Salí y matate si querés. Basta de “No”. Todo “Sí”. Ahora la fiesta. ¿Perdimos?
¿Qué importa? Hay que festejar.
Ahora bien, mientras otra parte del gobierno intenta
justificar la ficción triunfalista hablando de un “empate técnico”, como si el
resultado de una elección fuese lo mismo que el margen de error de una
encuesta, la oposición patalea como un chico al que los padres no le llevan el
apunte. No le alcanza con los números. Quiere que le digan que ganó. No le
alcanza con la realidad. Necesita ser protagonista de la ficción. Los hoy
periodistas opositores que dos años atrás utilizaron el mismo insólito
argumento del “empate técnico” cuando el derrotado fue Macri, o la boludez del
juego de palabras de los que ganan perdiendo o pierden ganando, ahora se
indignan porque el oficialismo les da un poco de su propia medicina. “Querían
ficción y les di ficción” podría decir el propio Alberto Fernández que está
como Penélope tejiendo y destejiendo soñando con que le llegue por fin el día
100.
Y ésa parece ser la lectura que hace el gobierno del momento
poselecciones. Hasta aquí, diría Alberto, goberné 99 días y al día 100 llegó la
pandemia. La consecuencia de la pandemia fue la derrota en las elecciones de
septiembre. El tránsito desde las PASO hasta las generales ya empieza a mostrar
signos de recuperación. Por lo tanto, tengo una segunda oportunidad que coincide
con mis últimos dos años de mandato. Ha llegado mi día 100.
Si la mejora en la provincia de Buenos Aires obedeció al
trabajo de los intendentes que fueron a buscar a los votantes desencantados que
se habían quedado en casa en las PASO, al pánico al regreso de Macri y/o a la
simple razón de que el alejamiento de la pandemia nos predispone mejor, es otro
tema y al gobierno no le impedirá sostener la esperanza de recuperación.
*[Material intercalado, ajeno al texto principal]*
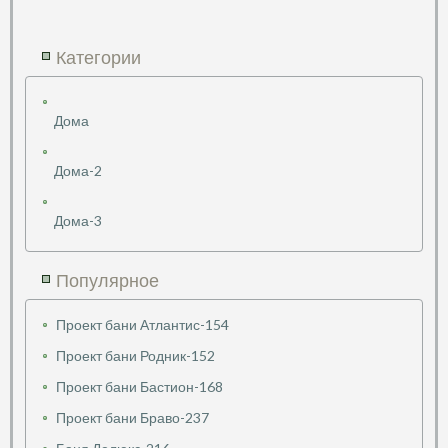
Категории
Дома
Дома-2
Дома-3
Популярное
Проект бани Атлантис-154
Проект бани Родник-152
Проект бани Бастион-168
Проект бани Браво-237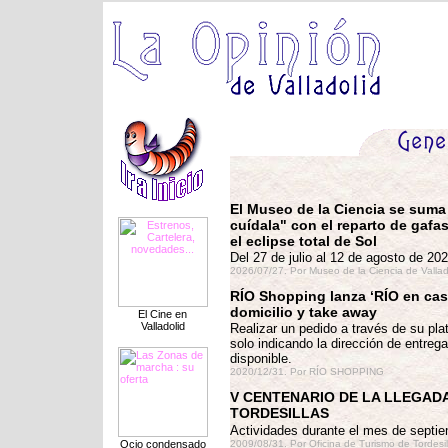
El Museo de la Ciencia se suma
cuídala" con el reparto de gafas
el eclipse total de Sol
Del 27 de julio al 12 de agosto de 20
2026/07/27.
Por Museo de la Ciencia de Vallad
RÍO Shopping lanza ‘RÍO en cas
domicilio y take away
El Cine en
Valladolid
Realizar un pedido a través de su pla
solo indicando la dirección de entrega
disponible.
2020/12/31.
Por RÍO SHOPPING
V CENTENARIO DE LA LLEGADA
TORDESILLAS
Actividades durante el mes de septi
2009/08/31.
Por Oficina de Turismo de Tordesi
Ocio condensado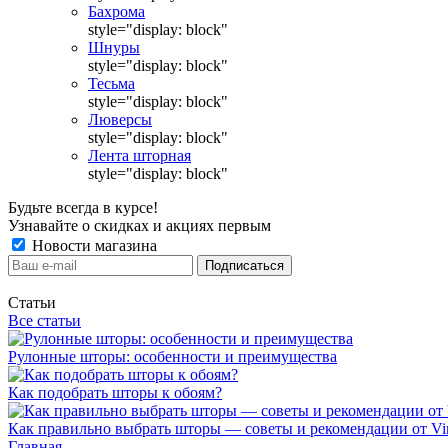
Бахрома
style="display: block"
Шнуры
style="display: block"
Тесьма
style="display: block"
Люверсы
style="display: block"
Лента шторная
style="display: block"
Будьте всегда в курсе!
Узнавайте о скидках и акциях первым
Новости магазина
Статьи
Все статьи
Рулонные шторы: особенности и преимущества
Как подобрать шторы к обоям?
Как правильно выбрать шторы — советы и рекомендации от Vin
Главная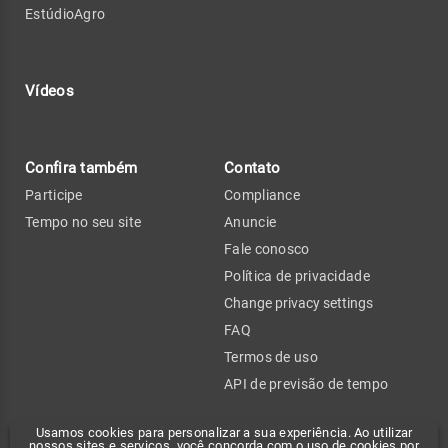
EstúdioAgro
Vídeos
Confira também
Contato
Participe
Compliance
Tempo no seu site
Anuncie
Fale conosco
Política de privacidade
Change privacy settings
FAQ
Termos de uso
API de previsão de tempo
Usamos cookies para personalizar a sua experiência. Ao utilizar
nossos sites e serviços, você concorda com o uso de cookies por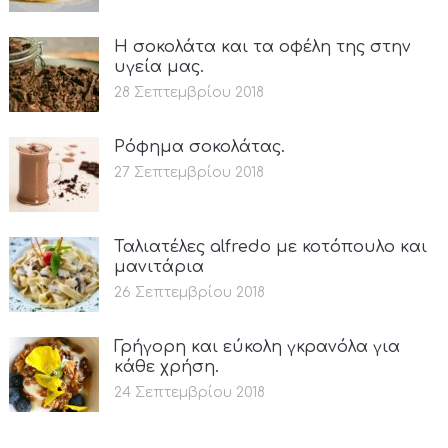
Η σοκολάτα και τα οφέλη της στην
υγεία μας.
28 Σεπτεμβρίου 2018
Ρόφημα σοκολάτας.
27 Σεπτεμβρίου 2018
Ταλιατέλες alfredo με κοτόπουλο και
μανιτάρια
26 Σεπτεμβρίου 2018
Γρήγορη και εύκολη γκρανόλα για
κάθε χρήση.
24 Σεπτεμβρίου 2018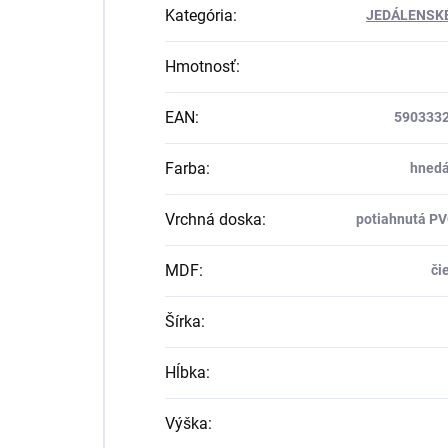
Kategória
:
JEDÁLENSK
Hmotnosť
:
EAN
:
590333
Farba
:
hnedá
Vrchná doska
:
potiahnutá P
MDF
:
či
Šírka
:
Hĺbka
:
Výška
: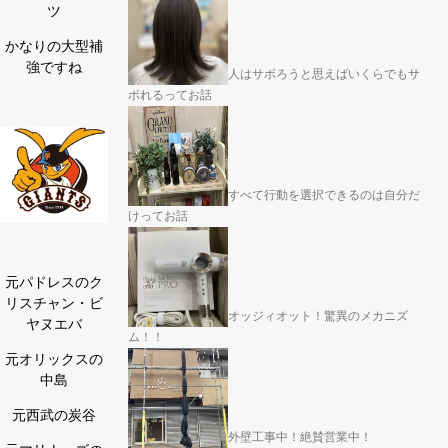
ツ
かなりの大型補
強ですね
人はサボろうと思えばいくらでもサ
ボれるってお話
すべて行動を選択できるのは自分だ
けってお話
元パドレスのク
リスチャン・ビ
オッジィオット！驚異のメカニズ
ヤヌエバ
ム！！
元オリックスの
中島
元西武の炭谷
外壁工事中！絶賛営業中！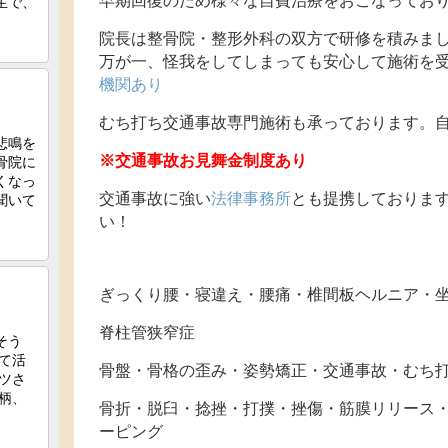
早期回復のため様々な自費治療をおこなってお
院長は整骨院・整形外科の双方で研修を積みま
万が一、怪我をしてしまっても安心して施術を
機関あり
むち打ち交通事故専門施術も承っております。自
※交通事故お見舞金制度あり
交通事故に強い
法律事務所
とも提携しておりま
い！
ぎっくり腰・寝違え・腰痛・椎間板ヘルニア・
脊柱管狭窄症
骨盤・骨格の歪み・姿勢矯正・交通事故・むち
骨折・脱臼・捻挫・打撲・挫傷・筋膜リリース
ーピング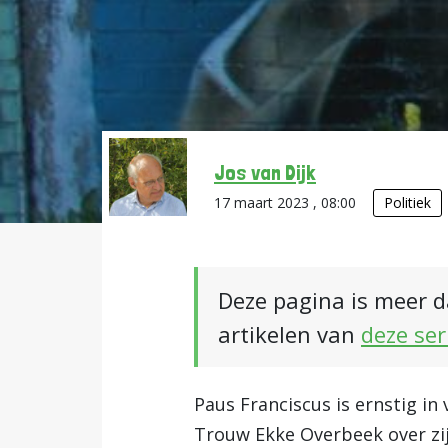
Jos van Dijk
17 maart 2023 , 08:00
Politiek
Deze pagina is meer d
artikelen van
deze ser
Paus Franciscus is ernstig i
Trouw Ekke Overbeek over zij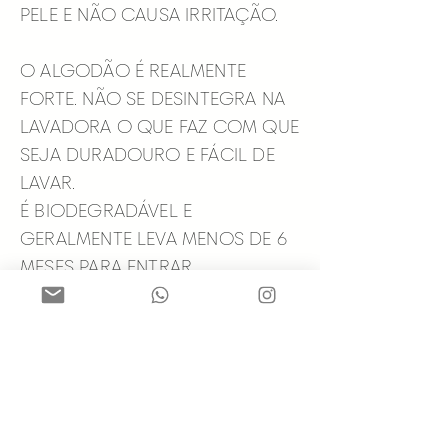
PELE E NÃO CAUSA IRRITAÇÃO.
O ALGODÃO É REALMENTE
FORTE. NÃO SE DESINTEGRA NA
LAVADORA O QUE FAZ COM QUE
SEJA DURADOURO E FÁCIL DE
LAVAR.
É BIODEGRADÁVEL E
GERALMENTE LEVA MENOS DE 6
MESES PARA ENTRAR
NOVAMENTE NA TERRA. TAMBÉM
SE DECOMPÕE RAPIDAMENTE EM
AMBIENTES AQUÁTICOS E NÃO
CONTRIBUI PARA O PROBLEMA
DA POLUIÇÃO MICROPLÁSTICA.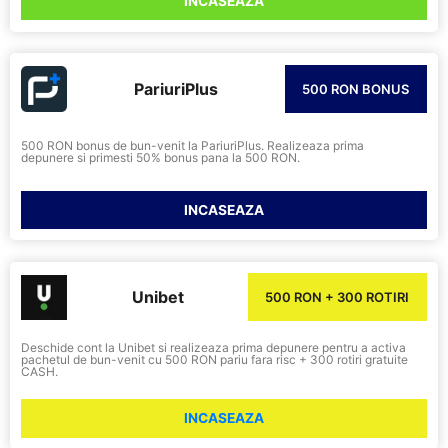
INCASEAZA
PariuriPlus
500 RON BONUS
500 RON bonus de bun-venit la PariuriPlus. Realizeaza prima
depunere si primesti 50% bonus pana la 500 RON.
INCASEAZA
Unibet
500 RON + 300 ROTIRI
Deschide cont la Unibet si realizeaza prima depunere pentru a activa
pachetul de bun-venit cu 500 RON pariu fara risc + 300 rotiri gratuite
CASH.
INCASEAZA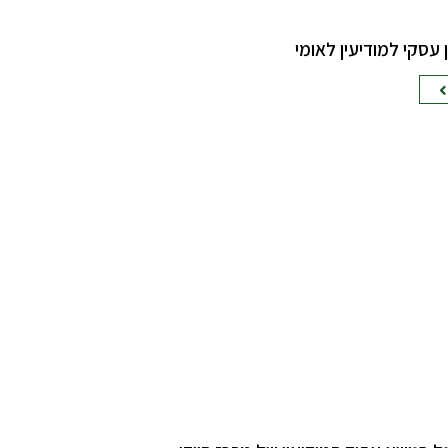
ן עסקי למודיעין לאומי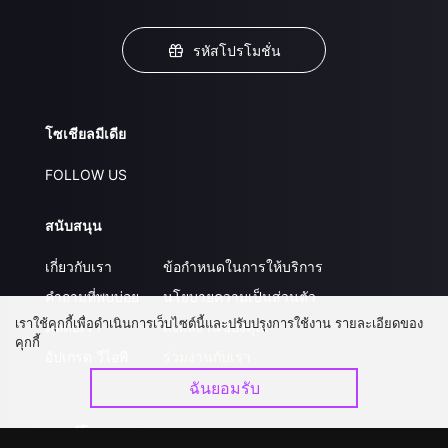
รหัสโปรโมชั่น
โซเชียลมีเดีย
FOLLOW US
สนับสนุน
เกี่ยวกับเรา
ข้อกำหนดในการให้บริการ
คำถามที่พบบ่อย
นโยบายความเป็นส่วนตัว
เราใช้คุกกี้เพื่อดำเนินการเว็บไซต์นี้และปรับปรุงการใช้งาน รายละเอียดของ
ติดต่อเรา
ส่งผลงานของคุณ
คุกกี้
อัปเกรด วีไอพี
ร่วมงานกับเรา
ฉันยอมรับ
ดาวน์โหลดแอป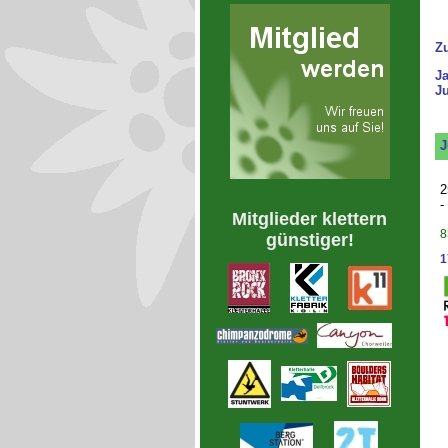
Z
J
Ju
J
2
-
Mitglieder klettern
8
günstiger!
1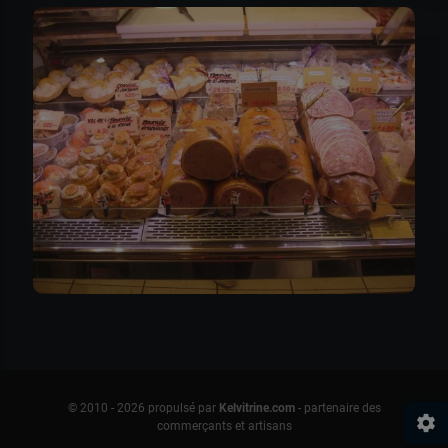
Ri
© 2010 - 2026 propulsé par
Kelvitrine.com
- partenaire des
settings
commerçants et artisans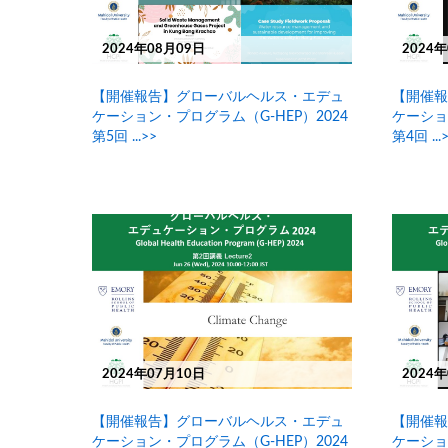
2024年08月09日
2024
【開催報告】グローバルヘルス・エデュ
【開催報
ケーション・プログラム（G-HEP）2024
ケーショ
第5回 ...>>
第4回 ...
2024年07月10日
2024
【開催報告】グローバルヘルス・エデュ
【開催報
ケーション・プログラム（G-HEP）2024
ケーショ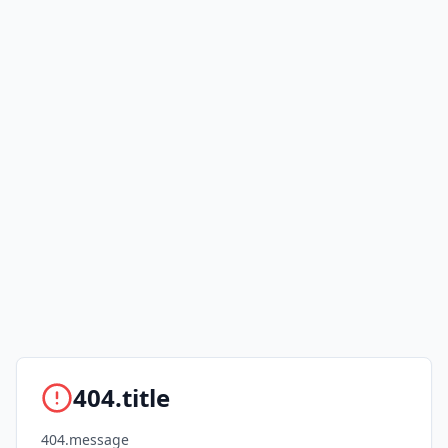
404.title
404.message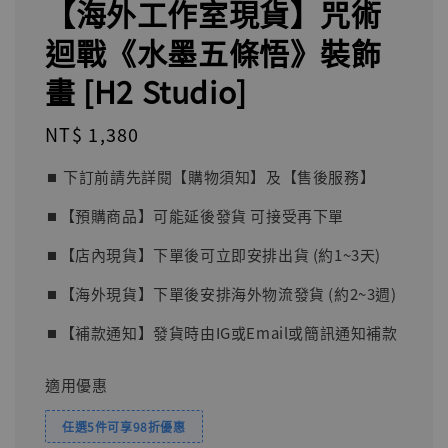
【海外工作室現貨】咒術
迴戰《水墨五條悟》裝飾
畫 [H2 Studio]
Regular
NT$ 1,380
price
⏹︎ 下訂前請先詳閱【購物須知】及【售後服務】
⏹︎【預購商品】可能延後發貨 可接受再下單
⏹︎【店內現貨】下單後可立即安排出貨 (約1~3天)
⏹︎【海外現貨】下單後安排海外物流發貨 (約2~3週)
⏹︎【補款通知】發貨時由IG或Email或簡訊通知補款
適用優惠
任選5件可享98折優惠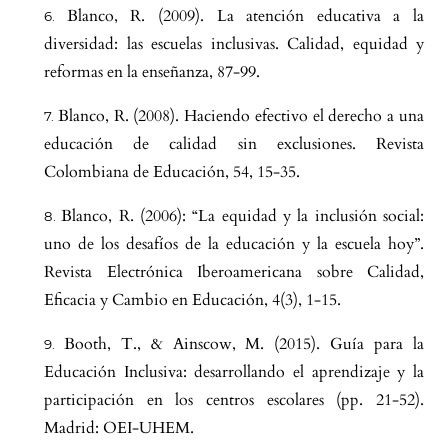
Blanco, R. (2009). La atención educativa a la
diversidad: las escuelas inclusivas. Calidad, equidad y
reformas en la enseñanza, 87-99.
Blanco, R. (2008). Haciendo efectivo el derecho a una
educación de calidad sin exclusiones. Revista
Colombiana de Educación, 54, 15-35.
Blanco, R. (2006): “La equidad y la inclusión social:
uno de los desafíos de la educación y la escuela hoy”.
Revista Electrónica Iberoamericana sobre Calidad,
Eficacia y Cambio en Educación, 4(3), 1-15.
Booth, T., & Ainscow, M. (2015). Guía para la
Educación Inclusiva: desarrollando el aprendizaje y la
participación en los centros escolares (pp. 21-52).
Madrid: OEI-UHEM.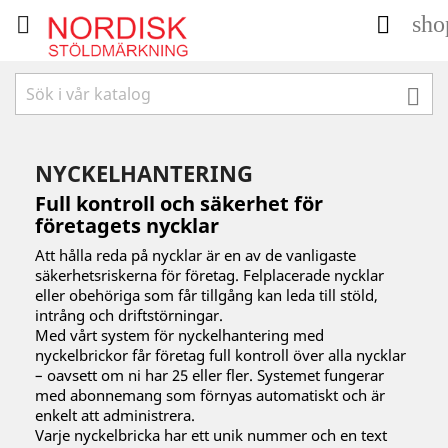
sho



NYCKELHANTERING
Full kontroll och säkerhet för
företagets nycklar
Att hålla reda på nycklar är en av de vanligaste
säkerhetsriskerna för företag. Felplacerade nycklar
eller obehöriga som får tillgång kan leda till stöld,
intrång och driftstörningar.
Med vårt system för nyckelhantering med
nyckelbrickor får företag full kontroll över alla nycklar
– oavsett om ni har 25 eller fler. Systemet fungerar
med abonnemang som förnyas automatiskt och är
enkelt att administrera.
Varje nyckelbricka har ett unik nummer och en text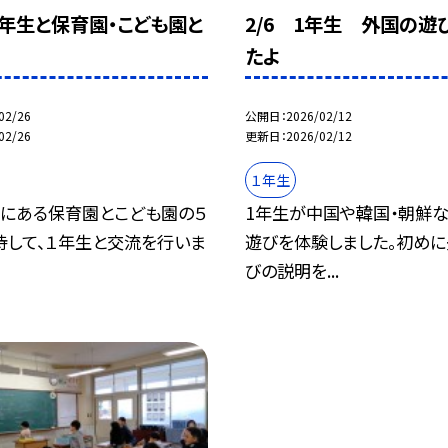
 １年生と保育園・こども園と
2/6 1年生 外国の遊
たよ
02/26
公開日
2026/02/12
02/26
更新日
2026/02/12
１年生
区にある保育園とこども園の５
1年生が中国や韓国・朝鮮
待して、１年生と交流を行いま
遊びを体験しました。初め
びの説明を...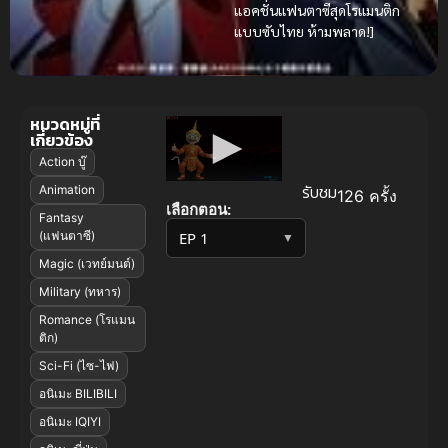
แอคชั่นแฟนตาซีสุดโรแมนติก
แบบซับไทย ห้ามพลาด!]
หมวดหมู่ที่
เกี่ยวข้อง
Action บู๊
รับชม
Animation
126 ครั้ง
เลือกตอน:
Fantasy
(แฟนตาซี)
▼
Magic (เวทย์มนต์)
Military (ทหาร)
Romance (โรแมน
ติก)
Sci-Fi (ไซ-ไฟ)
อนิเมะ BILIBILI
อนิเมะ IQIYI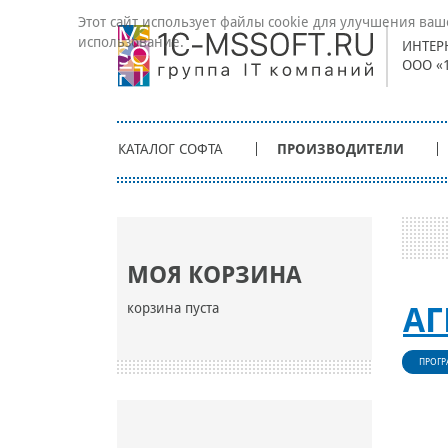
Этот сайт использует файлы cookie для улучшения ваш
использование.
ИНТЕР
ООО «
КАТАЛОГ СОФТА
ПРОИЗВОДИТЕЛИ
МОЯ КОРЗИНА
корзина пуста
АГ
ПРОГР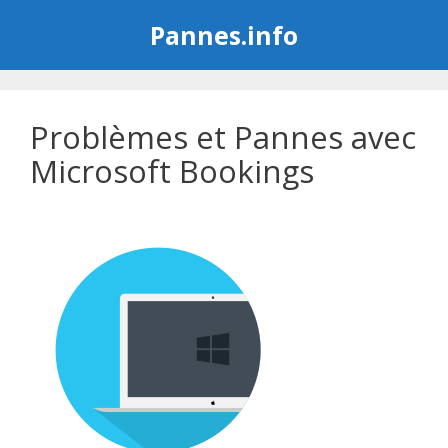
Aller
Pannes.info
au
contenu
Problèmes et Pannes avec
Microsoft Bookings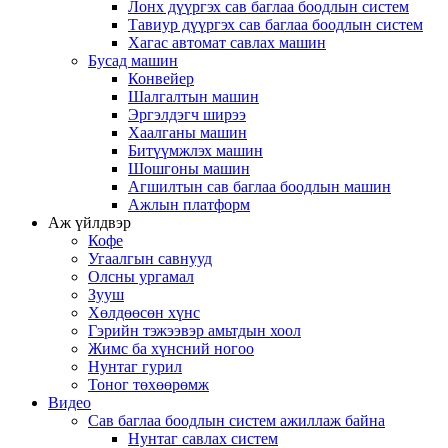
Лонх дүүргэх сав баглаа боодлын систем
Тавиур дүүргэх сав баглаа боодлын систем
Хагас автомат савлах машин
Бусад машин
Конвейер
Шалгалтын машин
Эргэлдэгч ширээ
Хаалганы машин
Битүүмжлэх машин
Шошгоны машин
Агшилтын сав баглаа боодлын машин
Ажлын платформ
Аж үйлдвэр
Кофе
Угаалгын савнууд
Олсны ургамал
Зууш
Хөлдөөсөн хүнс
Гэрийн тэжээвэр амьтдын хоол
Жимс ба хүнсний ногоо
Нунтаг гурил
Тоног төхөөрөмж
Видео
Сав баглаа боодлын систем ажиллаж байна
Нунтаг савлах систем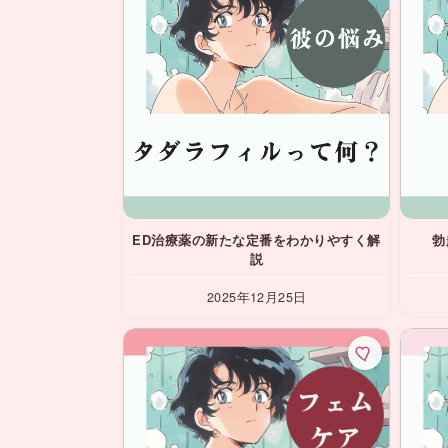
ED治療薬の新たな定番をわかりやすく解
勃
説
2025年12月25日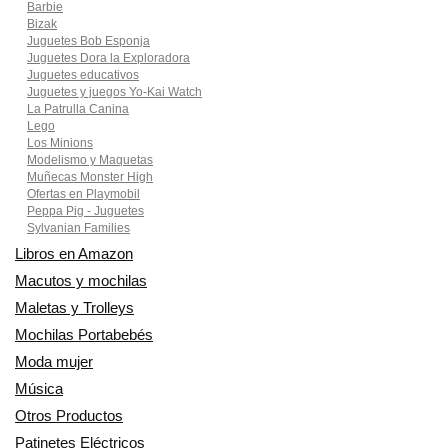
Barbie
Bizak
Juguetes Bob Esponja
Juguetes Dora la Exploradora
Juguetes educativos
Juguetes y juegos Yo-Kai Watch
La Patrulla Canina
Lego
Los Minions
Modelismo y Maquetas
Muñecas Monster High
Ofertas en Playmobil
Peppa Pig - Juguetes
Sylvanian Families
Libros en Amazon
Macutos y mochilas
Maletas y Trolleys
Mochilas Portabebés
Moda mujer
Música
Otros Productos
Patinetes Eléctricos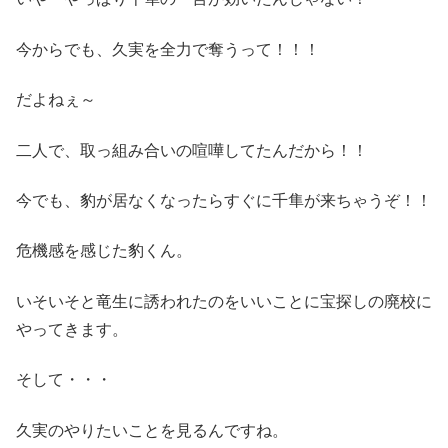
今からでも、久実を全力で奪うって！！！
だよねぇ～
二人で、取っ組み合いの喧嘩してたんだから！！
今でも、豹が居なくなったらすぐに千隼が来ちゃうぞ！！
危機感を感じた豹くん。
いそいそと竜生に誘われたのをいいことに宝探しの廃校に
やってきます。
そして・・・
久実のやりたいことを見るんですね。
Pero la llegada del día 100 como el día del relanzamiento
tiene dos interrogantes: el primero es cómo llega el Frente internamente a ese
día. Porque cómo está el país ya lo sabemos. Lo que no queda claro es cómo está
el Frente. O sí lo sabemos y las noticias no son buenas porque el equilibrio es
inestable y las razones que en su momento fracturaron el campo popular están
allí presentes, agazapadas. Si bien todos los actores parecen haber entendido
que todo está permitido menos la ruptura, es evidente que la unidad hoy es
condición necesaria pero ya no es suficiente para garantizar el triunfo. Estas
internas, a su vez, generan enormes dificultades en la gestión que han quedado
en evidencia en estos dos años. Es que la lógica del loteo de cargos,
secretarías, etc. en manos de los distintos espacios, antes que generar un
equilibrio generó inmovilidad. Está equilibrado porque no se mueve, lo cual es
la peor forma de los equilibrios.
El segundo interrogante es cuándo llegará el día 100: ¿vendrá con el llamado al diálogo con una oposición con pocos incentivos para acordar con un gobierno perdidoso? ¿Vendrá después del eventual acuerdo con el FMI? ¿Llegará antes del 2023? La quietud de los primeros 99 días es una mala señal que se acentuó con la desgracia de la pandemia. Pero lo cierto es que los votantes del gobierno y, por qué no, la Argentina toda está esperando el día 100 de Alberto. El gobierno necesita que llegue rápido pero viene lento como el mítico General Alais que Alfonsín esperaba para poner orden en Semana Santa. Hay quienes incluso creen que nunca va a llegar como el Godot de Beckett, que lleva a quienes esperan a realizar todo tipo de acciones vanas y dramáticas mientras aguardan; o, peor aún, como el Diego de Zama de Di Benedetto que ve pasar la vida esperando la carta del rey para conseguir el tan preciado traslado que nunca llega. A propósito, recuerdo el trágico final de Zama y esa frase categórica que el protagonista da a los captores que buscaban tesoros. Zama les dice que viene a hacer lo que nunca hicieron por él, esto es, viene a decirle “no” a sus esperanzas.